Non avrebbe mai pensato di poter
vedere quel sentimento affievolirsi a tal modo, scivolare via tra le sue dita,
sbiadire dietro una rabbia troppo accesa per poter essere accantonata. Non
svanire del tutto: quello sarebbe stato impossibile, ma venire oscurato dal’odio
per ogni suo sbaglio e per l’orgoglio al quale non voleva cedere per dare
spazio ai suoi capricci – che poi capricci non erano!
Tutto aveva pensato, Warburga, meno
che a vederlo così forte e capace di fare le scelte più difficili senza contare
su nessuno.
Sirius l’aveva sfidata con lo sguardo
quella vigilia di Natale, dopo una delle più violente litigate.
Quando lei lo aveva visto passare per
il corridoio con il suo baule e con l’orgoglio e la rabbia che gli dipingevano
una maschera rappresa sul volto ancora da bambino ma che l’aveva guardata con gli occhi di un ragazzo più grande, cresciuto troppo in fretta.
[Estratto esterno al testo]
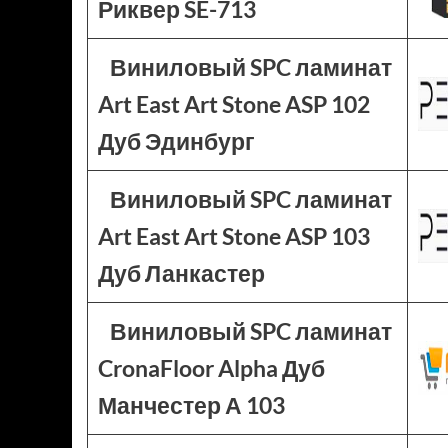
Риквер SE-713
Виниловый SPC ламинат
Art East Art Stone ASP 102
Дуб Эдинбург
Виниловый SPC ламинат
Art East Art Stone ASP 103
Дуб Ланкастер
Виниловый SPC ламинат
CronaFloor Alpha Дуб
Манчестер А 103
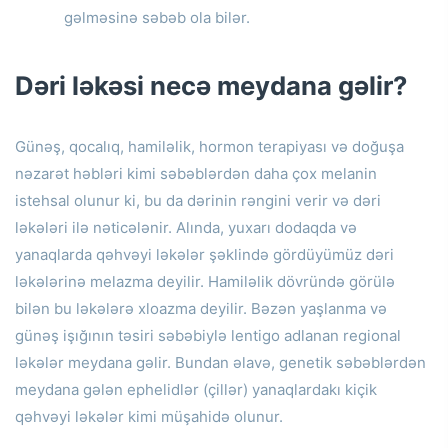
gəlməsinə səbəb ola bilər.
Dəri ləkəsi necə meydana gəlir?
Günəş, qocalıq, hamiləlik, hormon terapiyası və doğuşa
nəzarət həbləri kimi səbəblərdən daha çox melanin
istehsal olunur ki, bu da dərinin rəngini verir və dəri
ləkələri ilə nəticələnir.
Alında, yuxarı dodaqda və
yanaqlarda qəhvəyi ləkələr şəklində gördüyümüz dəri
ləkələrinə melazma deyilir.
Hamiləlik dövründə görülə
bilən bu ləkələrə xloazma deyilir.
Bəzən yaşlanma və
günəş işığının təsiri səbəbiylə lentigo adlanan regional
ləkələr meydana gəlir.
Bundan əlavə, genetik səbəblərdən
meydana gələn ephelidlər (çillər) yanaqlardakı kiçik
qəhvəyi ləkələr kimi müşahidə olunur.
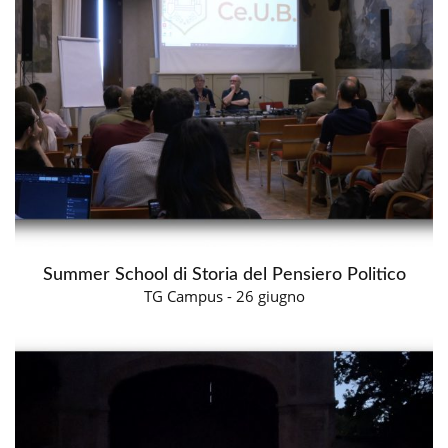
Summer School di Storia del Pensiero Politico
TG Campus - 26 giugno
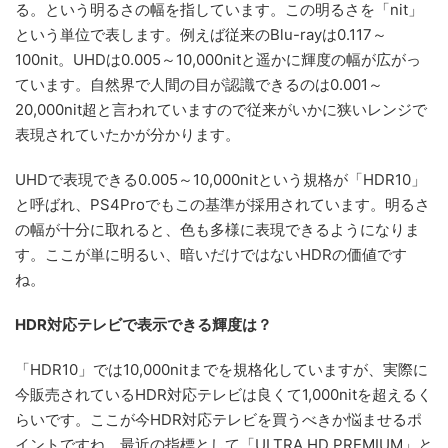
る。という明るさの幅を指しています。この明るさを「nit」
という単位で表します。例えば従来のBlu-rayは0.117～
100nit。UHDは0.005～10,000nitと遥かに輝度の幅が広がっ
ています。自然界で人間の目が認識できるのは0.001～
20,000nit超と言われていますので従来がいかに狭いレンジで
表現されていたかが分かります。
UHDで表現できる0.005～10,000nitという規格が「HDR10」
と呼ばれ、PS4Proでもこの基準が採用されています。明るさ
の幅が十分に取れると、色も多様に表現できるようになりま
す。ここが単に明るい、暗いだけではないHDRの価値です
ね。
HDR対応テレビで表示できる輝度は？
「HDR10」では10,000nitまでを規格化していますが、実際に
今販売されているHDR対応テレビは良くて1,000nitを超えるく
らいです。ここが今HDR対応テレビを買うべきか悩ませるポ
イントですね。最近の指標として「ULTRA HD PREMIUM」と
Quindici anni e poco sale nella
zucca, si era detta la signora Black. Lo aveva chiamato per nome e gli aveva
chiesto, burbera, che intenzioni aveva.
Il Grifondoro aveva risposto in malo
modo e Walburga gli aveva tirato uno schiaffo in piena guancia.
Aveva visto la carnagione chiara arrossarsi
e lacrime trattenute lucidare gli occhi del suo primogenito.
Si aspettava il solito scoppio di
urla, qualcosa con la quale sarebbe stata più o meno in grado di cavarsela, non
vederlo voltarsi e camminare spedito fino alla porta.
«Se esci da questa casa, Sirius, giuro che dimenticherò per
sempre di aver avuto un altro figlio al di fuori di Regulus. La pagherai cara,
Sirius.» disse sottovoce mentre suo figlio era immobile con la
maniglia del portone già sotto il palmo della mano.
Non credeva che lo avrebbe fatto,
eppure Sirius aveva spinto con forza il pomello a forma di serpente verso il
basso ed era uscito di casa sbattendosi la porta alle spalle.
L’unica cosa che era riuscito a
pensare mentre sua madre gridava la sua rabbia ed incendiava l’immagine del
primogenito dall'albero genealogico della sua famiglia, incapace di reprimere
le lacrime, era che in nessun posto, in nessun tempo mai, una madre avrebbe
dovuto perdere l’amore per il figlio a quel modo.
E alla fine anche Sirius venne
travolto dalle stesse lacrime della madre, ira e dolore, ed esse gli erano
scivolate lungo le guance calde, lasciando una scia umida che si congelava al
contatto con l’aria pungente che segue le nevicate. Ma quel freddo non lo
uccideva come ciò che provava…
Dentro di lui sapeva che per sempre
avrebbe strutto l’affetto materno che gli era stato negato.